Exercise brief | Among the entries that follow, locate the line with "No spam, unsubscribe" and the line with "Lighting is crucial". Output those lines and all lines in between, exactly, minus the pictures.
Task data Block Start
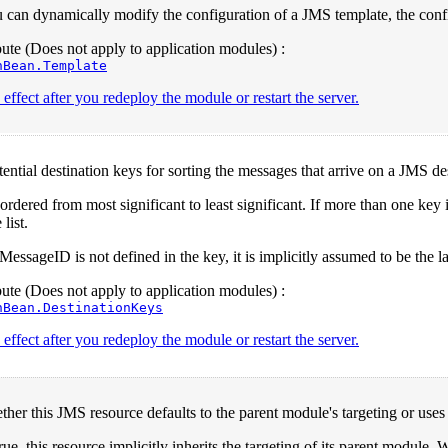
can dynamically modify the configuration of a JMS template, the configu
te (Does not apply to application modules) :
nBean.Template
effect after you redeploy the module or restart the server.
otential destination keys for sorting the messages that arrive on a JMS de
ordered from most significant to least significant. If more than one ke
 list.
essageID is not defined in the key, it is implicitly assumed to be the la
te (Does not apply to application modules) :
nBean.DestinationKeys
effect after you redeploy the module or restart the server.
ther this JMS resource defaults to the parent module's targeting or us
ue, this resource implicitly inherits the targeting of its parent module. W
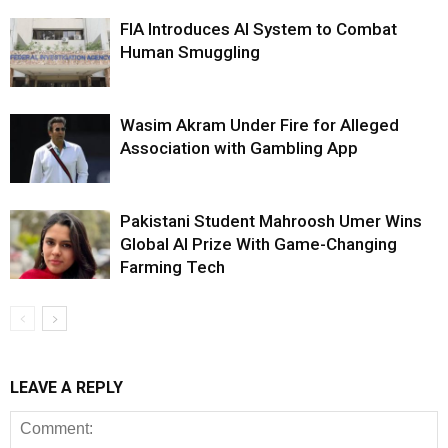
FIA Introduces AI System to Combat
Human Smuggling
Wasim Akram Under Fire for Alleged
Association with Gambling App
Pakistani Student Mahroosh Umer Wins
Global AI Prize With Game-Changing
Farming Tech
LEAVE A REPLY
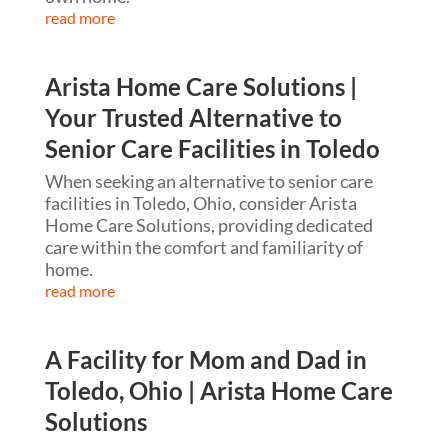
read more
Arista Home Care Solutions |
Your Trusted Alternative to
Senior Care Facilities in Toledo
When seeking an alternative to senior care
facilities in Toledo, Ohio, consider Arista
Home Care Solutions, providing dedicated
care within the comfort and familiarity of
home.
read more
A Facility for Mom and Dad in
Toledo, Ohio | Arista Home Care
Solutions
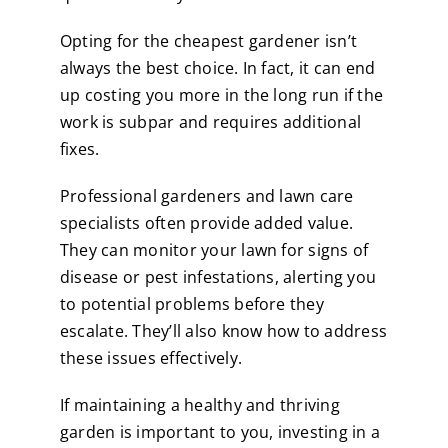
Opting for the cheapest gardener isn’t
always the best choice. In fact, it can end
up costing you more in the long run if the
work is subpar and requires additional
fixes.
Professional gardeners and lawn care
specialists often provide added value.
They can monitor your lawn for signs of
disease or pest infestations, alerting you
to potential problems before they
escalate. They’ll also know how to address
these issues effectively.
If maintaining a healthy and thriving
garden is important to you, investing in a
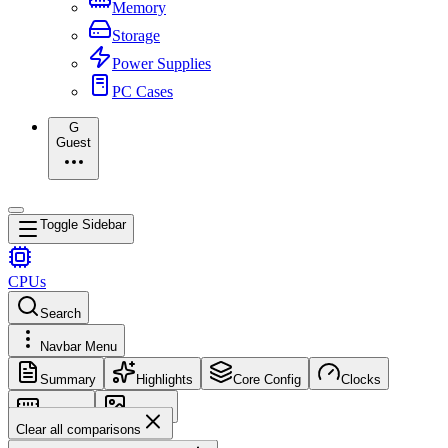
Memory
Storage
Power Supplies
PC Cases
G
Guest
Toggle Sidebar
CPUs
Search
Navbar Menu
Summary
Highlights
Core Config
Clocks
Memory
Images
Clear all comparisons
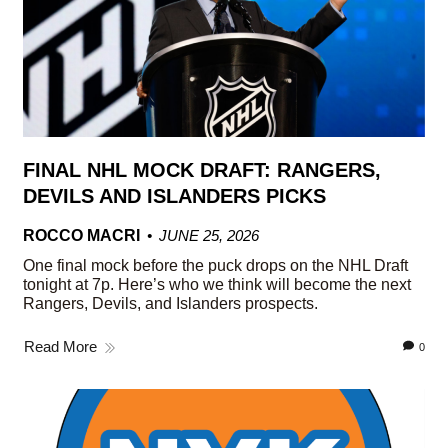
FINAL NHL MOCK DRAFT: RANGERS,
DEVILS AND ISLANDERS PICKS
ROCCO MACRI
JUNE 25, 2026
One final mock before the puck drops on the NHL Draft
tonight at 7p. Here’s who we think will become the next
Rangers, Devils, and Islanders prospects.
Read More
0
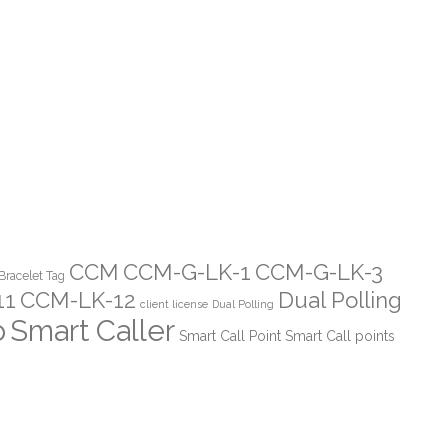
CCM
CCM-G-LK-1
CCM-G-LK-3
Bracelet Tag
11
CCM-LK-12
Dual Polling
client license
Dual Polling
o
Smart Caller
Smart Call Point
Smart Call points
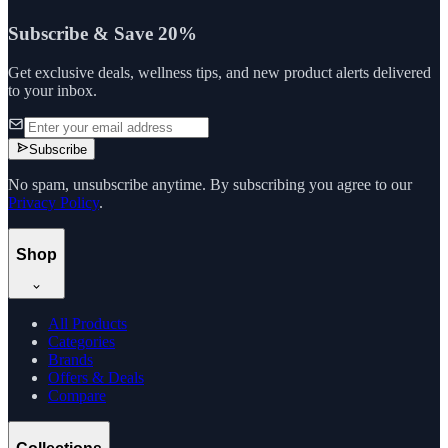
Subscribe & Save 20%
Get exclusive deals, wellness tips, and new product alerts delivered
to your inbox.
Subscribe
No spam, unsubscribe anytime. By subscribing you agree to our
Privacy Policy
.
Shop
All Products
Categories
Brands
Offers & Deals
Compare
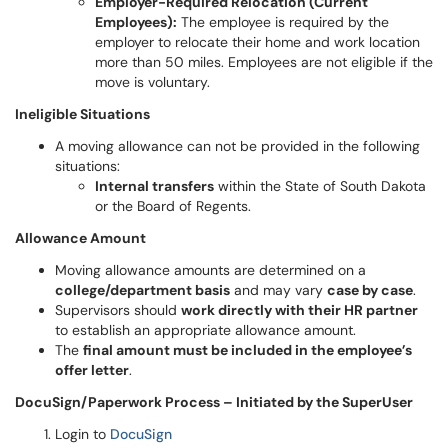
Employer-Required Relocation (Current
Employees):
The employee is required by the
employer to relocate their home and work location
more than 50 miles. Employees are not eligible if the
move is voluntary.
Ineligible Situations
A moving allowance can not be provided in the following
situations:
Internal transfers
within the State of South Dakota
or the Board of Regents.
Allowance Amount
Moving allowance amounts are determined on a
college/department basis
and may vary
case by case
.
Supervisors should
work directly with their HR partner
to establish an appropriate allowance amount.
The
final amount must be included in the employee’s
offer letter
.
DocuSign/Paperwork Process – Initiated by the SuperUser
Login to
DocuSign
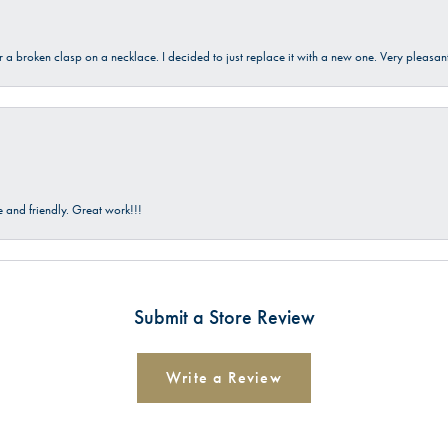
ir a broken clasp on a necklace. I decided to just replace it with a new one. Very plea
and friendly. Great work!!!
Submit a Store Review
Write a Review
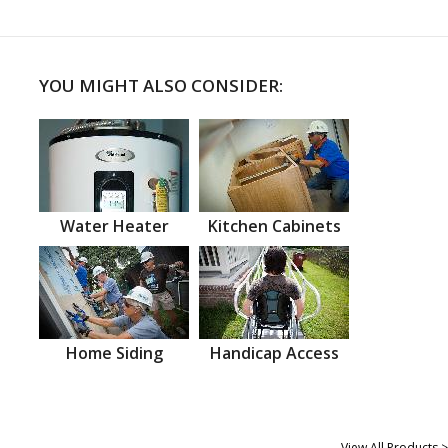
YOU MIGHT ALSO CONSIDER:
Water Heater
Kitchen Cabinets
Home Siding
Handicap Access
View All Products >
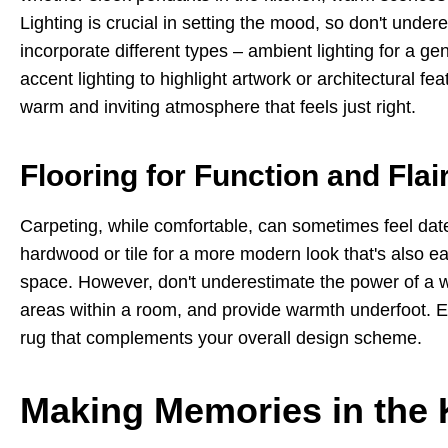
Lighting is crucial in setting the mood, so don't unde
incorporate different types – ambient lighting for a gen
accent lighting to highlight artwork or architectural f
warm and inviting atmosphere that feels just right.
Flooring for Function and Flai
Carpeting, while comfortable, can sometimes feel dated
hardwood or tile for a more modern look that's also eas
space. However, don't underestimate the power of a we
areas within a room, and provide warmth underfoot. Exp
rug that complements your overall design scheme.
Making Memories in the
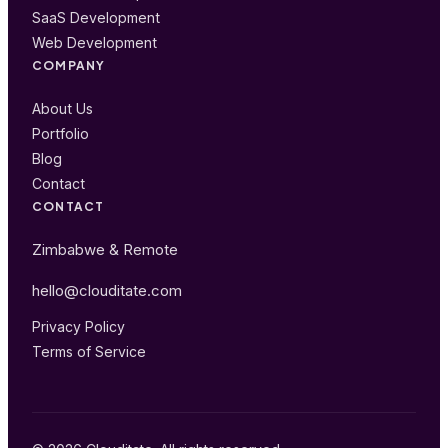
SaaS Development
Web Development
COMPANY
About Us
Portfolio
Blog
Contact
CONTACT
Zimbabwe & Remote
hello@clouditate.com
Privacy Policy
Terms of Service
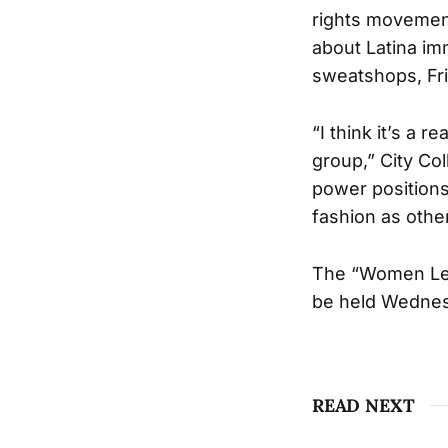
rights movement
about Latina im
sweatshops, Fri
“I think it’s a 
group,” City Co
power positions
fashion as other
The “Women Lea
be held Wednesd
READ NEXT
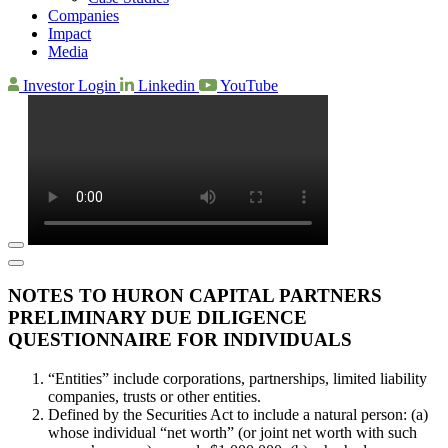
Companies
Impact
Media
Investor Login
Linkedin
YouTube
NOTES TO HURON CAPITAL PARTNERS
PRELIMINARY DUE DILIGENCE
QUESTIONNAIRE FOR INDIVIDUALS
“Entities” include corporations, partnerships, limited liability
companies, trusts or other entities.
Defined by the Securities Act to include a natural person: (a)
whose individual “net worth” (or joint net worth with such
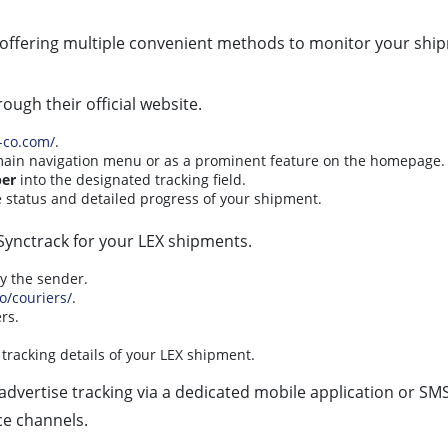
, offering multiple convenient methods to monitor your ship
ough their official website.
-co.com/
.
e main navigation menu or as a prominent feature on the homepage.
er
into the designated tracking field.
e status and detailed progress of your shipment.
e Synctrack for your LEX shipments.
by the sender.
io/couriers/
.
rs.
tracking details of your LEX shipment.
advertise tracking via a dedicated mobile application or SMS 
ce channels.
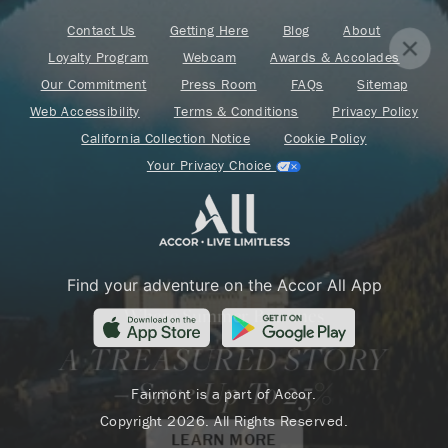
Contact Us
Getting Here
Blog
About
Loyalty Program
Webcam
Awards & Accolades
Our Commitment
Press Room
FAQs
Sitemap
Web Accessibility
Terms & Conditions
Privacy Policy
California Collection Notice
Cookie Policy
Your Privacy Choice
Find your adventure on the Accor All App
Where Summer Becomes
A TREASURED STORY
– Save Up To 25%
Fairmont is a part of Accor.
Copyright 2026. All Rights Reserved.
LEARN MORE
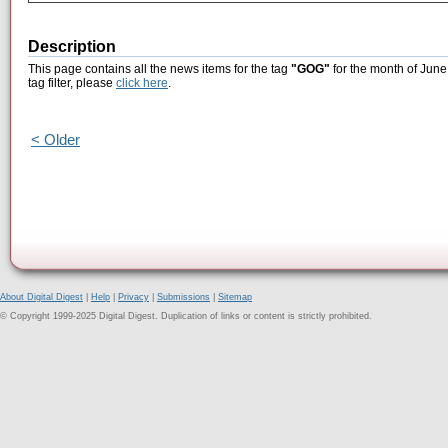
Description
This page contains all the news items for the tag
"GOG"
for the month of June
tag filter, please
click here
.
< Older
About Digital Digest
|
Help
|
Privacy
|
Submissions
|
Sitemap
© Copyright 1999-2025 Digital Digest. Duplication of links or content is strictly prohibited.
Task data Block End
Your solution |
No spam, unsubscribe anytime. By subscribing you agree to our
Privacy Policy
.
Shop
All Products
Categories
Brands
Offers & Deals
Compare
Employer-Required Relocation (Current
Employees):
The employee is required by the
employer to relocate their home and work location
more than 50 miles. Employees are not eligible if the
move is voluntary.
Ineligible Situations
A moving allowance can not be provided in the following
situations:
Internal transfers
within the State of South Dakota
or the Board of Regents.
Allowance Amount
Moving allowance amounts are determined on a
college/department basis
and may vary
case by case
.
Supervisors should
work directly with their HR partner
to establish an appropriate allowance amount.
The
final amount must be included in the employee’s
offer letter
.
DocuSign/Paperwork Process – Initiated by the SuperUser
Login to
DocuSign
ir a broken clasp on a necklace. I decided to just replace it with a new one. Very plea
and friendly. Great work!!!
Submit a Store Review
Write a Review
YOU MIGHT ALSO CONSIDER:
Water Heater
Kitchen Cabinets
Home Siding
Handicap Access
View All Products >
Lighting is crucial in setting the mood, so don't unde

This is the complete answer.